Blog-post-j6th

Fort Worth’s symphony concerts aren’t just an indoor affair. Starting this Friday and running through July 4th, the Fort Worth Symphony Orchestra will be trading in their formal attire for t-shirts and jeans and taking the stage at the Fort Worth Botanic Gardens for the 17th annual Concerts in the Garden.

I’ll admit, I wasn't sure what to expect when I had my first Concerts in the Garden experience last June. What I did know was that my favorite orchestra was performing in one of my favorite settings and it was B.Y.O.B., so it couldn't have been a disappointment. It turned out to be even better than I expected. There was a nice mix of all ages in the audience. It definitely wasn't your typical symphony crowd and neither was the programming. That memorable night featured covers of tunes from the iconic 1969 Woodstock Music Festival, and I had a blast.

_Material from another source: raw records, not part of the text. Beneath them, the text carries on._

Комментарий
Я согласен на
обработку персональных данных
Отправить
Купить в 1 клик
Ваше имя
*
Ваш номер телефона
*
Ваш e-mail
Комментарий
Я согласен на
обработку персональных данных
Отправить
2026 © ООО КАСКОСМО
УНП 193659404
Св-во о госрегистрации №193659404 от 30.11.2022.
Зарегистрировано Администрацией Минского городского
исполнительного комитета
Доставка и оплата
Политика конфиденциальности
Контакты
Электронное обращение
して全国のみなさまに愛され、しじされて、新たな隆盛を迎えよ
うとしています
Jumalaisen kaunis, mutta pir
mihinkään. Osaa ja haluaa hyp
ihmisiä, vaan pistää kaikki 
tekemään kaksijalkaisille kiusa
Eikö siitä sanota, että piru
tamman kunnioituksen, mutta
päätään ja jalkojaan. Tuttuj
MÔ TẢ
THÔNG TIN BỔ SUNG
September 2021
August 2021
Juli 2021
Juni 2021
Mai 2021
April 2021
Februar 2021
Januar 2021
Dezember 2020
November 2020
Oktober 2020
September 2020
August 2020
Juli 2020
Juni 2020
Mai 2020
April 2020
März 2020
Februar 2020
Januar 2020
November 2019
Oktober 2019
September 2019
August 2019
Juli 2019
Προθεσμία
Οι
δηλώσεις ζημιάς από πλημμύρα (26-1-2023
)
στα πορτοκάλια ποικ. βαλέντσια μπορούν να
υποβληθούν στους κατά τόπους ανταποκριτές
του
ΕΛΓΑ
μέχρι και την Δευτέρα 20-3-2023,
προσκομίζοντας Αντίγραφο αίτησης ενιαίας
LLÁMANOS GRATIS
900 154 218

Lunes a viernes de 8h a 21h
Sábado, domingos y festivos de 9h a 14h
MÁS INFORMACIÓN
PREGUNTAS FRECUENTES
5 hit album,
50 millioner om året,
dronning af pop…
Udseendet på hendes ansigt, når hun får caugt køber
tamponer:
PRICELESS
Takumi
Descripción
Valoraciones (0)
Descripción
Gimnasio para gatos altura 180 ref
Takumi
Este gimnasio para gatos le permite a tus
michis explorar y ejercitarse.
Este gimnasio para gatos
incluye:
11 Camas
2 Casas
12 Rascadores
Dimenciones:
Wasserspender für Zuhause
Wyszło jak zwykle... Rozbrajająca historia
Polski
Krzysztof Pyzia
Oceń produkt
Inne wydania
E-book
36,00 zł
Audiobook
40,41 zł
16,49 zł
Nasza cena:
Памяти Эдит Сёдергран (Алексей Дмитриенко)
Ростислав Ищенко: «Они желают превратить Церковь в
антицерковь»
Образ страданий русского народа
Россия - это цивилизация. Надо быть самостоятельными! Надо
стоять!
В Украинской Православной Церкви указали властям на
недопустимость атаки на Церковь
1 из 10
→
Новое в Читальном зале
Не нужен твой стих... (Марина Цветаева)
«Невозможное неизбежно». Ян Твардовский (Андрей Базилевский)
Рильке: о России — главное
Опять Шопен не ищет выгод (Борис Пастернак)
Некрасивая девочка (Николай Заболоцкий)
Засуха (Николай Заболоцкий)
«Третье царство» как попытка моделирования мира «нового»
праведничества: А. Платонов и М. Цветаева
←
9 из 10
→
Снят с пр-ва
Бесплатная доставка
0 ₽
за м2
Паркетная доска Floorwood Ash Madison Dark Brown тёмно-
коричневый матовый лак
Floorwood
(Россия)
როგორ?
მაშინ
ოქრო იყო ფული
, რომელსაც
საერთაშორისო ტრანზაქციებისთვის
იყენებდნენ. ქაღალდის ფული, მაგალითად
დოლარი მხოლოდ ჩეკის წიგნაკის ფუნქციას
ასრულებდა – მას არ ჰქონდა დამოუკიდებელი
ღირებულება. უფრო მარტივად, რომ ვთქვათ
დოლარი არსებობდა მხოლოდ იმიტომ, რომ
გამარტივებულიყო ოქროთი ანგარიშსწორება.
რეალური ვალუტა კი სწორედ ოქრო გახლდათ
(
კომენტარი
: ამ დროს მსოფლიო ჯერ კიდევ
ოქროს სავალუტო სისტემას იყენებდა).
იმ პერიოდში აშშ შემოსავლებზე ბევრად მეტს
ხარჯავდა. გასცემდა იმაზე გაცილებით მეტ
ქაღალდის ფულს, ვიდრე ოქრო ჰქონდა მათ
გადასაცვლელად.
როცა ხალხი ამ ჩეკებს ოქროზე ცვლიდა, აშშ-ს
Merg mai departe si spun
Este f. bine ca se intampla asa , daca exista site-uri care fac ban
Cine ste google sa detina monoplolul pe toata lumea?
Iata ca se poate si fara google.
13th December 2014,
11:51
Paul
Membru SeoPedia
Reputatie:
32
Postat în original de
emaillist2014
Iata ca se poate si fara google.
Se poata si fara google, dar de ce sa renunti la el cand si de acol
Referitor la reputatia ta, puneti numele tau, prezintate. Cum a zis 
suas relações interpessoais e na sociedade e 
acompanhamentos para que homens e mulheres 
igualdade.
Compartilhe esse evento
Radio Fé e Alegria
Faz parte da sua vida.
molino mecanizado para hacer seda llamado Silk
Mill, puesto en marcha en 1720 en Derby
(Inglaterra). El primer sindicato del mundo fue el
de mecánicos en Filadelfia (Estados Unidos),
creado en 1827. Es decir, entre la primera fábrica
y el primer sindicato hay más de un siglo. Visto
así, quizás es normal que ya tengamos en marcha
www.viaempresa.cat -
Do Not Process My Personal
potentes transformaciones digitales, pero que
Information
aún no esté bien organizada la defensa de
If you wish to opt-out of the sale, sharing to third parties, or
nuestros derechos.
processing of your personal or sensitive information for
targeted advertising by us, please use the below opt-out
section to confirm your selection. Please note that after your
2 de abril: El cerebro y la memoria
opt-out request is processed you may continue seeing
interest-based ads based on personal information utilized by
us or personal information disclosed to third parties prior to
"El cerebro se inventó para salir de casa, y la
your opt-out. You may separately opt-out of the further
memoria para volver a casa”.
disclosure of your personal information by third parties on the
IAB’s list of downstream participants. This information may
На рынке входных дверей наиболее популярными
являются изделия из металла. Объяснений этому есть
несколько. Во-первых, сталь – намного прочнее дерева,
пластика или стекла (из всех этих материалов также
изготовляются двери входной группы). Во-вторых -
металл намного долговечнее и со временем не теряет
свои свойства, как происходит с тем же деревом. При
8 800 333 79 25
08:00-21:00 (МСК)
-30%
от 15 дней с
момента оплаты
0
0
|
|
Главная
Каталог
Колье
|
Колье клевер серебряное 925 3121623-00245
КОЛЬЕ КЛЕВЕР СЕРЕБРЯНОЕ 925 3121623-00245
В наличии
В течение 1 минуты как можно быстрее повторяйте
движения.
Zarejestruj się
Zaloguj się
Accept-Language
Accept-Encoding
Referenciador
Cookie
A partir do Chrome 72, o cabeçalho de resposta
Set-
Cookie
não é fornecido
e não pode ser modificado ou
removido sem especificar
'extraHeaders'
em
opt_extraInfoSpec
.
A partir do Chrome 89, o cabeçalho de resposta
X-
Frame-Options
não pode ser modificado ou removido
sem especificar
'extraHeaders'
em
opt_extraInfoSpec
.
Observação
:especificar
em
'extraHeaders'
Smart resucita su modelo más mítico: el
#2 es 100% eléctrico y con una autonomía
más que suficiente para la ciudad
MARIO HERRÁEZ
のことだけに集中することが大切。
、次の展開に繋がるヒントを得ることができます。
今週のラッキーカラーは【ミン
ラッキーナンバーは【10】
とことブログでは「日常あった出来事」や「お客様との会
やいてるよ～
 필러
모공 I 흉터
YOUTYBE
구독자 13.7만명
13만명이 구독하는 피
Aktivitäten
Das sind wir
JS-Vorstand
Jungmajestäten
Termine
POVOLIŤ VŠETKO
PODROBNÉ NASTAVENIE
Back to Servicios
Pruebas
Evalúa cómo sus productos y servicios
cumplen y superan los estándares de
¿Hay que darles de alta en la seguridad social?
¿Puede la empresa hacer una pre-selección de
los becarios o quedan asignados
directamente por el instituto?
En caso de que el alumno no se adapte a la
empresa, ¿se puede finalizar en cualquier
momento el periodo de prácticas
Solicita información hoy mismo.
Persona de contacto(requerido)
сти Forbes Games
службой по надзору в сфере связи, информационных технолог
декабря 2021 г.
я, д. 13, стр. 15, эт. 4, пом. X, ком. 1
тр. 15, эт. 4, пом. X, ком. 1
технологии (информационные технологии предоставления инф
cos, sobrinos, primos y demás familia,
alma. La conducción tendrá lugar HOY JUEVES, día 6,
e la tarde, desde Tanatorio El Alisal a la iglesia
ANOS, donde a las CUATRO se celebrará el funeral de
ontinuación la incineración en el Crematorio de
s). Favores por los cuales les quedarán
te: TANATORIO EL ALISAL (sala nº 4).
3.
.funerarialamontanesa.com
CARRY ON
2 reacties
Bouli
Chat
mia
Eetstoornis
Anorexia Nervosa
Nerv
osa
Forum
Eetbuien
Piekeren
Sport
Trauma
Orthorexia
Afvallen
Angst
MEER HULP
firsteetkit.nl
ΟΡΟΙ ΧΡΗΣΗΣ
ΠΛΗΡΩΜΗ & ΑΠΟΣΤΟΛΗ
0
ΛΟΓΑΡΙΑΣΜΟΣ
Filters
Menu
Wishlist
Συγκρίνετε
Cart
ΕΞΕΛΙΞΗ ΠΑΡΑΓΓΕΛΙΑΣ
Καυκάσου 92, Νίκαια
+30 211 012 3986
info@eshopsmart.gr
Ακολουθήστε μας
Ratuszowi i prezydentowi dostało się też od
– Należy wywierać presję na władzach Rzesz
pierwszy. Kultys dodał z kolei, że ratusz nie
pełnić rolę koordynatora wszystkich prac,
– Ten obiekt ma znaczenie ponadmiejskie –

This year’s lineup won’t disappoint even the most discerning of music lovers. The festival opens with The Texas Tenors, a classical crossover trio of male vocalists, June 6. The tenors are a crowd favorite and cover a wide spread of genres ranging from country to broadway and classical. Trombone Shorty is still short of 30 years old, but has wowed audiences around the world with his virtuosic solos performed with his funkified progressive jazz band. He's performing June 13th. Journey fans will appreciate the June 14th program featuring the greatest hits of that memorable 1980’s band, covered by guest artists and backed by the FWSO. The concert series is rounded out by orchestral selections of the classic movie Star Wars June 20th, a concert of the the Rolling Stones’ greatest hits June 27th, and a tribute to the Eagles June 28th. Admittedly, those mentions only scratch the surface of great talent coming out to perform with the FWSO, so make sure to follow the Concerts in the Garden website for everything in between.

Each program starts at 8:15pm, mostly to miss the heat. It’s a family friendly environment. Plus, there's one unique outdoor experience that you won’t get in Bass Hall  — an end of concert fireworks show.

And just like the musicians on stage, you don’t even have to dress up.